As well as developing scrapers and a data platform, at ScraperWiki we also do data analysis. Some of this is just because we’re interested, other times it’s because clients don’t have the tools or the time to do the analysis they want themselves. Often the problem is with the size of the data. Excel is the universal solvent for data analysis problems – go look at any survey of data scientists. But Excel has it’s limitations. There are the technical limitations of something like a million rows maximum size but well before this size Excel becomes a pain to use.
There is another path – the programming route. As a physical scientist of moderate age I’ve followed these two data analysis paths in parallel. Excel for the quick look see and some presentation. Programming for bigger tasks, tasks I want to do repeatedly and types of data Excel simply can’t handle – like image data. For me the programming path started with FORTRAN and the NAG libraries, from which I moved into Matlab. FORTRAN is pure, traditional programming born in the days when you had to light your own computing fire. Matlab and competitors like Mathematica, R and IDL follow a slightly different path. At their core they are specialist programming languages but they come embedded in graphical environments which can be used interactively. You type code at a prompt and stuff happens, plots pop up and so forth. You can capture this interaction and put it into scripts/programs, or simply write programs from scratch.
Outside the physical sciences, data analysis often means databases. Physical scientists are largely interested in numbers, other sciences and business analysts are often interested in a mixture of numbers and categorical things. For example, in analysing the performance of a drug you may be interested in the dose (i.e. a number) but also in categorical features of the patient such as gender and their symptoms. Databases, and analysis packages such as R and SAS are better suited to this type of data. Business analysts appear to move from Excel to Tableau as their data get bigger and more complex. Tableau gives easy visualisation of database shaped data. It provides connectors to many different databases. My workflow at ScraperWiki is often Python to SQL database to Tableau.

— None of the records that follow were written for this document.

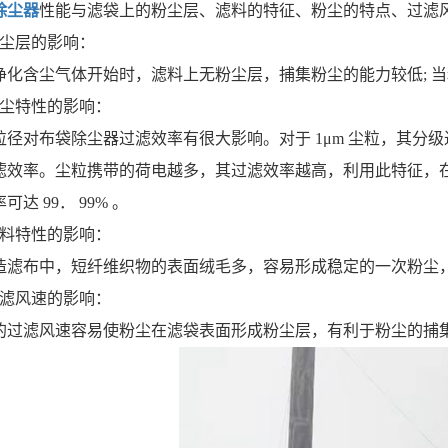
除尘器
性能与滤袋上的粉尘层、滤料的特征、粉尘的特点、过滤
粉尘层的影响：
净化含尘气体开始时，滤料上无粉尘层，捕集粉尘的能力较低; 
粉尘特性的影响：
径对布袋除尘器过滤效率有很大影响。对于 1μm 尘粒，其分级过滤效
滤效率。尘粒携带的荷电越多，其过滤效率越高，利用此特征，在布
达 99． 99% 。
滤料特性的影响：
造滤布中，短纤维织物的表面绒毛多，容易形成稳定的一次粉尘
过滤风速的影响：
的过滤风速容易使粉尘在滤袋表面形成粉尘层，有利于粉尘的捕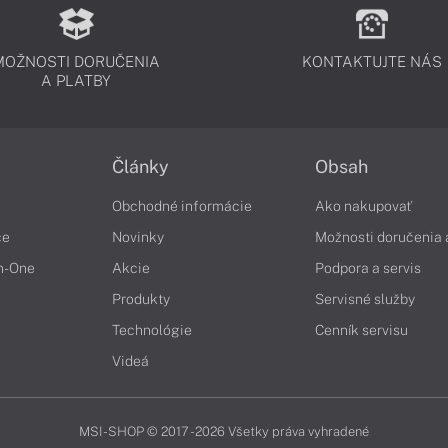
MOŽNOSTI DORUČENIA
KONTAKTUJTE NÁS
A PLATBY
Články
Obsah
Obchodné informácie
Ako nakupovať
če
Novinky
Možnosti doručenia 
in-One
Akcie
Podpora a servis
Produkty
Servisné služby
Technológie
Cenník servisu
Videá
MSI-SHOP © 2017 - 2026 Všetky práva vyhradené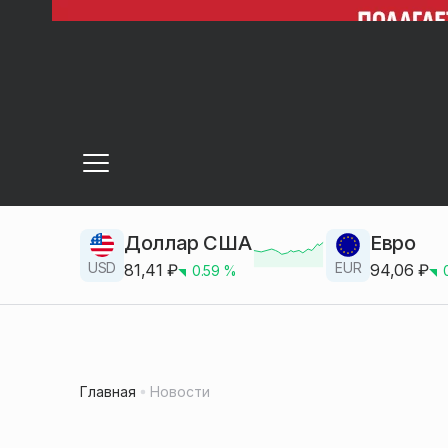
Доллар США
Евро
USD
EUR
81,41
₽
94,06
₽
0.59
%
Главная
Новости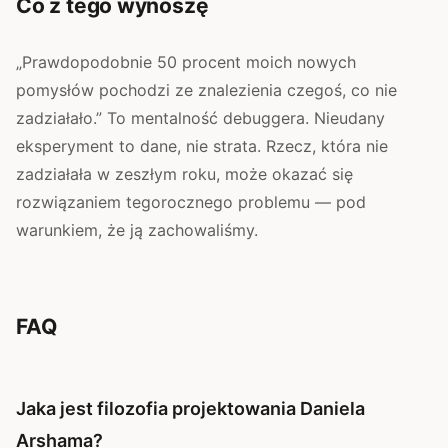
Co z tego wynoszę
„Prawdopodobnie 50 procent moich nowych
pomysłów pochodzi ze znalezienia czegoś, co nie
zadziałało.” To mentalność debuggera. Nieudany
eksperyment to dane, nie strata. Rzecz, która nie
zadziałała w zeszłym roku, może okazać się
rozwiązaniem tegorocznego problemu — pod
warunkiem, że ją zachowaliśmy.
FAQ
Jaka jest filozofia projektowania Daniela
Arshama?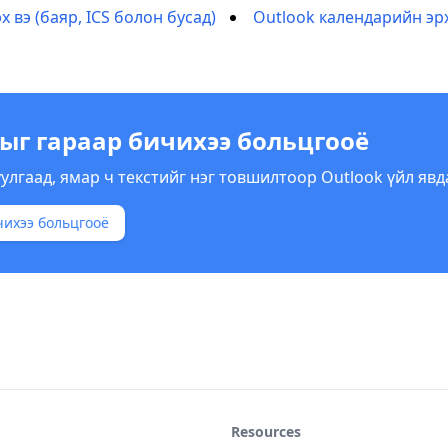
 вэ (баяр, ICS болон бусад)
Outlook календарийн эрх
лыг гараар бичихээ больцгооё
суулгаад, ямар ч текстийг нэг товшилтоор Outlook үйл яв
чихээ больцгооё
Resources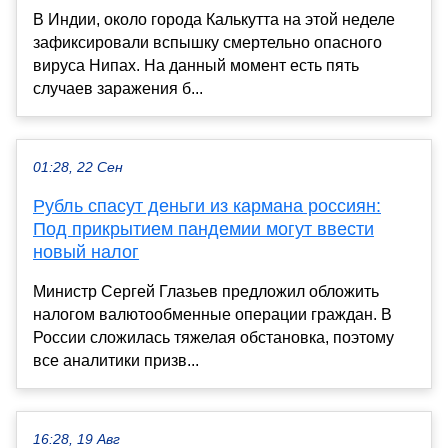
В Индии, около города Калькутта на этой неделе
зафиксировали вспышку смертельно опасного
вируса Нипах. На данный момент есть пять
случаев заражения б...
01:28, 22 Сен
Рубль спасут деньги из кармана россиян:
Под прикрытием пандемии могут ввести
новый налог
Министр Сергей Глазьев предложил обложить
налогом валютообменные операции граждан. В
России сложилась тяжелая обстановка, поэтому
все аналитики призв...
16:28, 19 Авг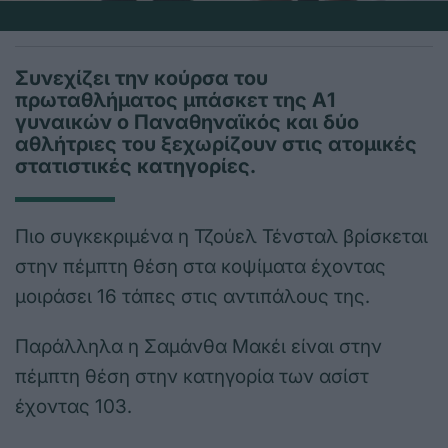
Συνεχίζει την κούρσα του
πρωταθλήματος μπάσκετ της Α1
γυναικών ο Παναθηναϊκός και δύο
αθλήτριες του ξεχωρίζουν στις ατομικές
στατιστικές κατηγορίες.
Πιο συγκεκριμένα η Τζούελ Τένσταλ βρίσκεται
στην πέμπτη θέση στα κοψίματα έχοντας
μοιράσει 16 τάπες στις αντιπάλους της.
Παράλληλα η Σαμάνθα Μακέι είναι στην
πέμπτη θέση στην κατηγορία των ασίστ
έχοντας 103.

Python for Data Analysis by Wes McKinney draws these threads together. The book is partly about the range of tools which make Python an alternative to systems like R, Matlab and their ilk and partly a guide to McKinney’s own contribution to this area: the pandas library. Pandas brings R-like dataframes and database-like operations to Python. It helps keep all your data analysis needs in one big Python-y tent. Dataframes are 2-dimensional tables of data whose rows and columns have indexes which can be numeric but are typically text. The pandas library provides a great deal of functionality to process Dataframes, in particular enabling filtering and grouping calculations which are reminiscent of the SQL database workflow. The indexes can be hierarchical. As well as the 2-dimensional Dataframe, pandas also provides 1-dimensional Series and a 3-dimensional Panel data structures.
I’ve already been using pandas in the Python part of my workflow. It’s excellent for importing data, and simplifies the process of reshaping data for upload to a SQL database and onwards to visualisation in Tableau. I’m also finding it can be used to help replace some of the more exploratory analysis I do in Tableau and SQL.
Outside of pandas the key technologies McKinney introduces are the ipython interactive console and the NumPy library. I mentioned the ipython notebook in my previous book review. ipython gives Python the interactive analysis capabilities of systems like Matlab. The NumPy library is a high performance library providing simple multi-dimensional arrays, comforting those who grew up with a FORTRAN background.
Why switch from commercial offerings like Matlab to the Python ecosystem? Partly it’s cost, the pricing model for Matlab has a moderately expensive core (i.e. $1000) with further functionality in moderately expensive toolboxes (more $1000s). Furthermore, the most painful and complex thing I did at my previous (very large) employer was represent users in the contractual interactions between my company and Mathworks to license Matlab and its associated tool boxes for hundreds of employees spread across the globe. These days Python offers me a wider range of high quality toolboxes, at it’s core it’s a respectable programming language with all the features and tooling that brings. If my code doesn’t run it’s because I wrote it wrong, not because my colleague in Shanghai has grabbed the last remaining network license for a key toolbox. R still offers statistical analysis with greater gravitas and some really nice, publication quality plotting but it does not have the air of a general purpose programming language.
The parts of Python for Data Analysis which I found most interesting, and engaging, were the examples of pandas code in “live” usage. Early in the book this includes analysis of first names for babies in the US over time, with later examples from the financial sector – in which the author worked. Much of the rest is very heavy on showing code snippets which is distracting from a straightforward reading of the book. In some senses Mining the Social Web has really spoiled me – I now expect a book like this to come with an Ipython Notebook!